Pour the egg mixture over the vegetables, carefully spreading it out. Bake the tart for at least 45 minutes, until done. Let rest for 10 minutes before removing it from the pan. If you are planning to serve the tart later you should bake it for only 35 minutes. In that case it will go back into the oven just before serving. Let cool, cover, and store in the fridge until ready to serve.

Make the avocado cream. Puree the avocado together with the curry powder and the lemon zest and juice in a food processor until completely smooth. Stir in the crème fraîche. Cover and refrigerate until ready to serve.

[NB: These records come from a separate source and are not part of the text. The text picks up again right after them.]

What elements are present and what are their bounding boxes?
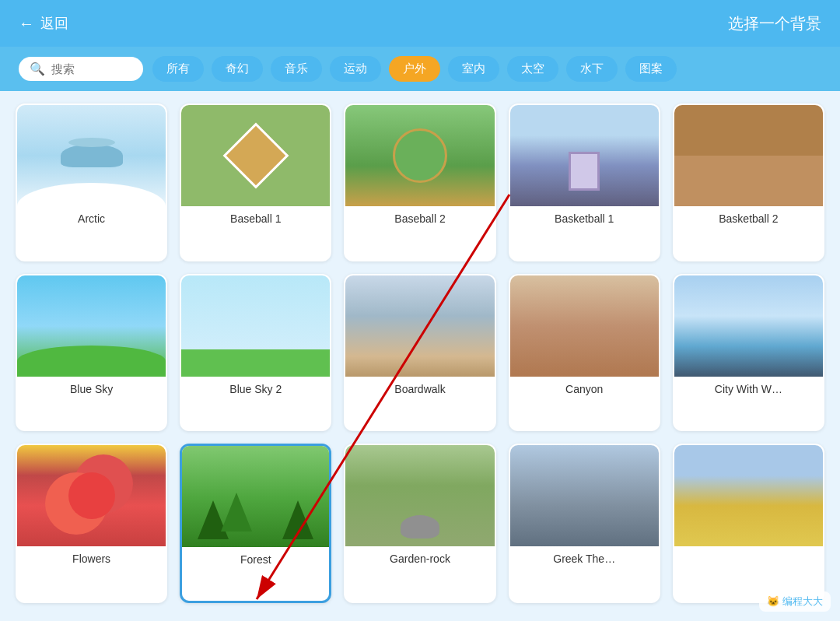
filter-tag-pattern[interactable]: 图案 (625, 56, 677, 82)
grid-item-label-baseball2: Baseball 2 (345, 206, 494, 231)
filter-tag-all[interactable]: 所有 (152, 56, 204, 82)
grid-item-basketball2[interactable]: Basketball 2 (673, 104, 824, 261)
header: ← 返回 选择一个背景 (0, 0, 840, 47)
grid-item-bluesky[interactable]: Blue Sky (16, 274, 167, 432)
thumbnail-canyon (510, 275, 659, 377)
grid-item-label-boardwalk: Boardwalk (345, 377, 494, 402)
grid-item-cityw[interactable]: City With W… (673, 274, 824, 432)
thumbnail-basketball2 (674, 105, 823, 206)
thumbnail-flowers (17, 445, 166, 546)
grid-item-label-bluesky2: Blue Sky 2 (181, 377, 330, 402)
thumbnail-forest (182, 446, 329, 547)
grid-item-label-baseball1: Baseball 1 (181, 206, 330, 231)
grid-item-label-gardenrock: Garden-rock (345, 546, 494, 571)
grid-item-label-canyon: Canyon (510, 377, 659, 402)
thumbnail-baseball1 (181, 105, 330, 206)
grid-item-label-greekthe: Greek The… (510, 546, 659, 571)
thumbnail-goldfield (674, 445, 823, 546)
grid-item-label-basketball1: Basketball 1 (510, 206, 659, 231)
grid-item-label-arctic: Arctic (17, 206, 166, 231)
thumbnail-arctic (17, 105, 166, 206)
grid-item-canyon[interactable]: Canyon (509, 274, 660, 432)
back-label: 返回 (40, 14, 68, 33)
thumbnail-bluesky (17, 275, 166, 377)
grid-item-baseball1[interactable]: Baseball 1 (180, 104, 331, 261)
grid-item-boardwalk[interactable]: Boardwalk (344, 274, 495, 432)
grid-item-goldfield[interactable] (673, 444, 824, 603)
thumbnail-bluesky2 (181, 275, 330, 377)
grid-item-label-goldfield (674, 546, 823, 559)
grid-item-label-basketball2: Basketball 2 (674, 206, 823, 231)
grid-item-label-bluesky: Blue Sky (17, 377, 166, 402)
search-input[interactable] (51, 62, 129, 75)
thumbnail-cityw (674, 275, 823, 377)
thumbnail-baseball2 (345, 105, 494, 206)
thumbnail-greekthe (510, 445, 659, 546)
page-title: 选择一个背景 (728, 13, 821, 34)
thumbnail-boardwalk (345, 275, 494, 377)
grid-item-label-cityw: City With W… (674, 377, 823, 402)
search-box[interactable]: 🔍 (19, 57, 143, 81)
grid-item-forest[interactable]: Forest (180, 444, 331, 603)
back-button[interactable]: ← 返回 (19, 14, 68, 33)
grid-item-basketball1[interactable]: Basketball 1 (509, 104, 660, 261)
grid-item-gardenrock[interactable]: Garden-rock (344, 444, 495, 603)
grid-item-arctic[interactable]: Arctic (16, 104, 167, 261)
filter-tag-space[interactable]: 太空 (507, 56, 558, 82)
filter-bar: 🔍 所有奇幻音乐运动户外室内太空水下图案 (0, 47, 840, 91)
filter-tag-fantasy[interactable]: 奇幻 (212, 56, 263, 82)
grid-item-flowers[interactable]: Flowers (16, 444, 167, 603)
grid-item-greekthe[interactable]: Greek The… (509, 444, 660, 603)
search-icon: 🔍 (30, 61, 45, 76)
background-grid: ArcticBaseball 1Baseball 2Basketball 1Ba… (0, 91, 840, 616)
filter-tag-indoor[interactable]: 室内 (448, 56, 499, 82)
filter-tags-container: 所有奇幻音乐运动户外室内太空水下图案 (152, 56, 677, 82)
filter-tag-music[interactable]: 音乐 (271, 56, 322, 82)
thumbnail-gardenrock (345, 445, 494, 546)
grid-item-baseball2[interactable]: Baseball 2 (344, 104, 495, 261)
filter-tag-sports[interactable]: 运动 (330, 56, 381, 82)
grid-item-label-flowers: Flowers (17, 546, 166, 571)
back-arrow-icon: ← (19, 15, 34, 33)
thumbnail-basketball1 (510, 105, 659, 206)
filter-tag-underwater[interactable]: 水下 (566, 56, 618, 82)
grid-item-label-forest: Forest (182, 547, 329, 572)
grid-item-bluesky2[interactable]: Blue Sky 2 (180, 274, 331, 432)
filter-tag-outdoor[interactable]: 户外 (389, 56, 440, 82)
watermark: 🐱 编程大大 (759, 591, 831, 612)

Allow the tart to reach room temperature (if it's been in the fridge.) Preheat the oven to 400 F (200 C). Bake the tart for about 15 minutes, until nicely done and warm throughout. Serve with the cold avocado cream.

Notes from JennyBakes:

Overall, this was tasty if a bit fiddly. The crust was simple but delicious, so I'm already thinking of other ways I can use it... maybe as a crust for a savory cheesecake! I would like to know if I could do a simpler version of this without having to shave and arrange the vegetables. Also for my tastes, eggplant is not really working here, but I know I'm not a huge fan the way other people are.

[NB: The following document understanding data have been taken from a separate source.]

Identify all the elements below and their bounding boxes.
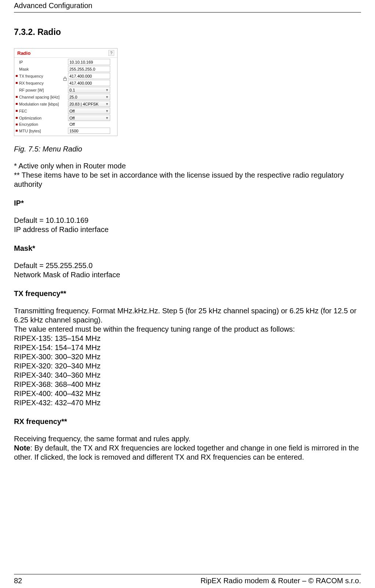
row-ip: IP bbox=[16, 58, 116, 65]
footnote-1: * Active only when in Router mode bbox=[14, 161, 361, 171]
label-mtu: MTU [bytes] bbox=[19, 129, 41, 133]
value-enc: Off bbox=[68, 122, 75, 126]
row-chspacing: Channel spacing [kHz] 25.0▼ bbox=[16, 93, 116, 100]
row-opt: Optimization Off▼ bbox=[16, 114, 116, 121]
row-modrate: Modulation rate [kbps] 20.83 | 4CPFSK▼ bbox=[16, 100, 116, 107]
txfreq-r4: RIPEX-320: 320–340 MHz bbox=[14, 361, 361, 371]
label-ip: IP bbox=[19, 60, 23, 64]
row-rxfreq: RX frequency bbox=[16, 79, 116, 86]
subhead-txfreq: TX frequency** bbox=[14, 289, 361, 298]
input-mtu[interactable] bbox=[68, 128, 110, 134]
panel-rows: IP Mask TX frequency RX frequency RF pow… bbox=[14, 58, 117, 136]
page-number: 82 bbox=[14, 577, 22, 585]
label-modrate: Modulation rate [kbps] bbox=[19, 102, 59, 106]
footnote-2: ** These items have to be set in accorda… bbox=[14, 171, 361, 189]
subhead-ip: IP* bbox=[14, 199, 361, 208]
rxfreq-note: Note: By default, the TX and RX frequenc… bbox=[14, 443, 361, 462]
label-txfreq: TX frequency bbox=[19, 74, 43, 78]
chevron-down-icon: ▼ bbox=[105, 109, 109, 113]
chevron-down-icon: ▼ bbox=[105, 116, 109, 120]
select-modrate[interactable]: 20.83 | 4CPFSK▼ bbox=[68, 101, 110, 107]
input-txfreq[interactable] bbox=[68, 73, 110, 79]
select-opt[interactable]: Off▼ bbox=[68, 115, 110, 121]
row-txfreq: TX frequency bbox=[16, 72, 116, 79]
row-mtu: MTU [bytes] bbox=[16, 127, 116, 134]
rxfreq-desc: Receiving frequency, the same format and… bbox=[14, 434, 361, 443]
label-fec: FEC bbox=[19, 109, 27, 113]
ip-default: Default = 10.10.10.169 bbox=[14, 216, 361, 225]
select-rfpower[interactable]: 0.1▼ bbox=[68, 87, 110, 93]
subhead-mask: Mask* bbox=[14, 244, 361, 253]
select-chspacing[interactable]: 25.0▼ bbox=[68, 94, 110, 100]
label-chspacing: Channel spacing [kHz] bbox=[19, 95, 60, 99]
label-rfpower: RF power [W] bbox=[19, 88, 44, 92]
txfreq-desc1: Transmitting frequency. Format MHz.kHz.H… bbox=[14, 306, 361, 325]
chevron-down-icon: ▼ bbox=[105, 95, 109, 99]
footer-right: RipEX Radio modem & Router – © RACOM s.r… bbox=[201, 577, 361, 585]
txfreq-r5: RIPEX-340: 340–360 MHz bbox=[14, 371, 361, 380]
input-ip[interactable] bbox=[68, 59, 110, 65]
panel-title: Radio bbox=[17, 50, 30, 56]
running-header: Advanced Configuration bbox=[14, 0, 361, 13]
page-footer: 82 RipEX Radio modem & Router – © RACOM … bbox=[14, 574, 361, 585]
txfreq-desc2: The value entered must be within the fre… bbox=[14, 325, 361, 334]
help-icon[interactable]: ? bbox=[108, 50, 114, 56]
ip-desc: IP address of Radio interface bbox=[14, 225, 361, 234]
panel-header: Radio ? bbox=[14, 49, 117, 58]
txfreq-r1: RIPEX-135: 135–154 MHz bbox=[14, 334, 361, 343]
row-enc: Encryption Off bbox=[16, 121, 116, 127]
txfreq-r2: RIPEX-154: 154–174 MHz bbox=[14, 343, 361, 352]
subhead-rxfreq: RX frequency** bbox=[14, 417, 361, 426]
chevron-down-icon: ▼ bbox=[105, 102, 109, 106]
txfreq-r3: RIPEX-300: 300–320 MHz bbox=[14, 352, 361, 361]
mask-default: Default = 255.255.255.0 bbox=[14, 261, 361, 270]
txfreq-r8: RIPEX-432: 432–470 MHz bbox=[14, 398, 361, 407]
row-fec: FEC Off▼ bbox=[16, 107, 116, 114]
row-rfpower: RF power [W] 0.1▼ bbox=[16, 86, 116, 93]
label-mask: Mask bbox=[19, 67, 29, 71]
select-fec[interactable]: Off▼ bbox=[68, 108, 110, 114]
label-enc: Encryption bbox=[19, 122, 38, 126]
section-heading: 7.3.2. Radio bbox=[14, 27, 361, 37]
chevron-down-icon: ▼ bbox=[105, 88, 109, 92]
input-rxfreq[interactable] bbox=[68, 80, 110, 86]
txfreq-r7: RIPEX-400: 400–432 MHz bbox=[14, 389, 361, 398]
label-opt: Optimization bbox=[19, 116, 42, 120]
figure-caption: Fig. 7.5: Menu Radio bbox=[14, 145, 361, 153]
txfreq-r6: RIPEX-368: 368–400 MHz bbox=[14, 380, 361, 389]
input-mask[interactable] bbox=[68, 66, 110, 72]
mask-desc: Network Mask of Radio interface bbox=[14, 270, 361, 279]
radio-panel: Radio ? IP Mask TX frequency RX frequenc… bbox=[14, 48, 118, 136]
label-rxfreq: RX frequency bbox=[19, 81, 44, 85]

* This was just one average sweet potato

** Really listen to this step. I skipped it and will have a messy oven floor to clean sometime soon.

*** I didn't pull out the food processor, just used a handheld grater and it was fine.

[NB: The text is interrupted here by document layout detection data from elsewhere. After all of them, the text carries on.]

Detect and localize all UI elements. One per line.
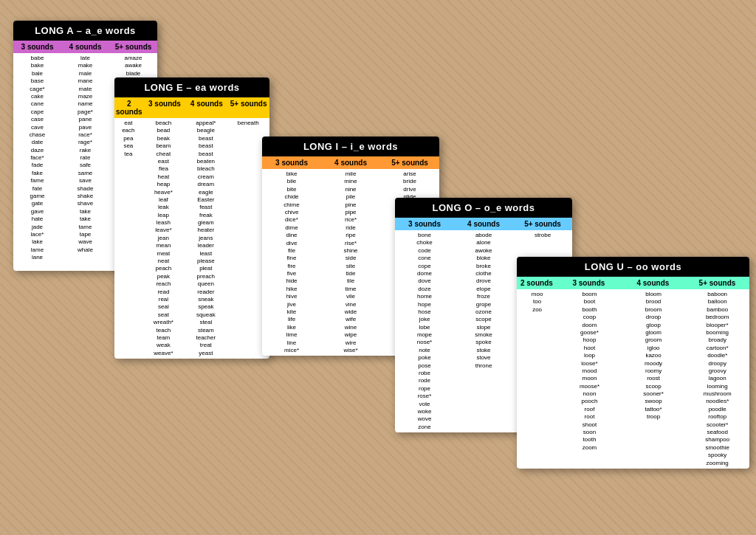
list-item: make — [64, 62, 106, 69]
list-item: vote — [398, 401, 451, 408]
list-item: grope — [457, 301, 510, 308]
list-item: chide — [265, 193, 318, 201]
list-item: groovy — [688, 367, 746, 375]
list-item: daze — [16, 147, 58, 154]
list-item: tattoo* — [625, 406, 683, 413]
list-item: boom — [560, 291, 619, 298]
list-item: eat — [117, 120, 140, 127]
list-item: balloon — [688, 298, 746, 306]
list-item: rise* — [324, 240, 377, 247]
list-item: site — [324, 263, 377, 270]
list-item: tide — [324, 270, 377, 277]
list-item: cave — [16, 124, 58, 131]
list-item: please — [188, 258, 224, 265]
list-item: case — [16, 116, 58, 123]
list-item: hike — [265, 286, 318, 293]
card-o-col2-body: abodealoneawokeblokebrokeclothedroveelop… — [454, 230, 513, 432]
card-o-title: LONG O – o_e words — [395, 198, 572, 218]
list-item: sneak — [188, 296, 224, 303]
list-item: beast — [188, 135, 224, 142]
list-item: maze — [64, 93, 106, 100]
card-a-col2-body: latemakemalemanematemazenamepage*panepav… — [61, 53, 109, 271]
list-item: heater — [188, 227, 224, 234]
list-item: zoo — [520, 306, 554, 314]
list-item: pooch — [560, 398, 619, 405]
list-item: cream — [188, 173, 224, 181]
list-item: reach — [145, 280, 182, 288]
list-item: ripe — [324, 232, 377, 239]
list-item: leader — [188, 242, 224, 249]
list-item: moody — [625, 360, 683, 367]
list-item: bead — [145, 127, 182, 134]
list-item: doze — [398, 286, 451, 293]
card-e-col1-header: 2 sounds — [114, 97, 144, 118]
list-item: spooky — [688, 452, 746, 459]
list-item: mood — [560, 367, 619, 375]
list-item: pane — [64, 116, 106, 123]
card-a-title: LONG A – a_e words — [13, 21, 157, 41]
list-item: tile — [324, 277, 377, 285]
card-e-col1-body: eateachpeaseatea — [114, 118, 142, 359]
card-o-col2-header: 4 sounds — [454, 218, 513, 230]
list-item: fine — [265, 255, 318, 262]
list-item: life — [265, 316, 318, 323]
list-item: meat — [145, 250, 182, 258]
list-item: elope — [457, 286, 510, 293]
list-item: woke — [398, 408, 451, 415]
list-item: weave* — [145, 350, 182, 357]
list-item: jean — [145, 235, 182, 242]
list-item: droopy — [688, 360, 746, 367]
list-item: five — [265, 270, 318, 277]
list-item: fame — [16, 177, 58, 184]
card-e-col3-header: 4 sounds — [185, 97, 227, 118]
list-item: shake — [64, 193, 106, 200]
list-item: booth — [560, 306, 619, 314]
list-item: mean — [145, 242, 182, 249]
card-a-headers: 3 sounds 4 sounds 5+ sounds — [13, 41, 157, 53]
list-item: seat — [145, 311, 182, 319]
list-item: game — [16, 193, 58, 200]
list-item: cake — [16, 93, 58, 100]
card-u-col1-body: mootoozoo — [517, 289, 557, 469]
list-item: east — [145, 158, 182, 165]
list-item: dine — [265, 232, 318, 239]
list-item: brood — [625, 298, 683, 306]
list-item: moon — [560, 375, 619, 382]
card-u-col2-body: boombootboothcoopdoomgoose*hoophootloopl… — [557, 289, 622, 469]
list-item: lime — [265, 331, 318, 339]
list-item: seal — [145, 303, 182, 311]
list-item: nine — [324, 186, 377, 193]
list-item: chase — [16, 131, 58, 139]
list-item: wine — [324, 324, 377, 331]
list-item: lake — [16, 238, 58, 246]
list-item: peak — [145, 273, 182, 280]
list-item: awoke — [457, 247, 510, 255]
list-item: gloop — [625, 322, 683, 329]
list-item: babe — [16, 55, 58, 62]
list-item: roomy — [625, 367, 683, 375]
card-a-col2-header: 4 sounds — [61, 41, 109, 53]
list-item: bone — [398, 232, 451, 239]
list-item: tame — [64, 224, 106, 231]
list-item: cage* — [16, 86, 58, 93]
list-item: shine — [324, 247, 377, 255]
list-item: blooper* — [688, 322, 746, 329]
list-item: date — [16, 139, 58, 146]
list-item: rode — [398, 377, 451, 384]
list-item: broke — [457, 263, 510, 270]
list-item: real — [145, 296, 182, 303]
list-item: page* — [64, 108, 106, 116]
list-item: wire — [324, 339, 377, 347]
list-item: least — [188, 250, 224, 258]
list-item: roof — [560, 406, 619, 413]
card-long-e: LONG E – ea words 2 sounds 3 sounds 4 so… — [114, 77, 269, 359]
list-item: jeans — [188, 235, 224, 242]
list-item: broom — [625, 306, 683, 314]
list-item: smoke — [457, 331, 510, 339]
list-item: sooner* — [625, 390, 683, 398]
list-item: gave — [16, 208, 58, 215]
list-item: drove — [457, 277, 510, 285]
list-item: leaf — [145, 196, 182, 204]
list-item: amaze — [112, 55, 154, 62]
list-item: save — [64, 177, 106, 184]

I keep saying [tart] when she says pie pan, because the ingredients fit perfectly in a tart pan, the recipe title is tart, the picture looks like a tart, and I think there wouldn't be enough to fill a pie pan. The cookbook author is Dutch so I wondered if tart and pie are the same English word. No big deal, but you might want more of at least the egg mixture if you're going pie plate.

I didn't make the avocado-curry cream but it would have been good, adding some acid it probably needed. The curry flavor in the egg mixture comes across pretty strongly already, so you may want to reduce it in one of the two places if you're making both the tart and the cream.

Home Made Christmas
by Yvette van Boven
Abrams Books
Publication Date: 16 October 2018

Recipes are divided into the type of dish, with fun menu ideas in the back. Others I've marked to try include Ginger Hot Chocolate, Squash, Feta & Sage Pull-Apart Bread, Curry Cauliflower Christmas Pasty with Almonds & Apricots, Carrot Tatin with Goat Cheese, Trifle with Salty Caramel, Cheesecake Cream & Chewy Brownies, Hazelnut Meringue Log with Frangelico Cream & Caramel. (I actually bought everything for the Curry Cauliflower Pasty except... the cauliflower. Doh! So I need to make another trip to the store.)

This post is sponsored by ABRAMS Books, as part of the ABRAMS Dinner Party.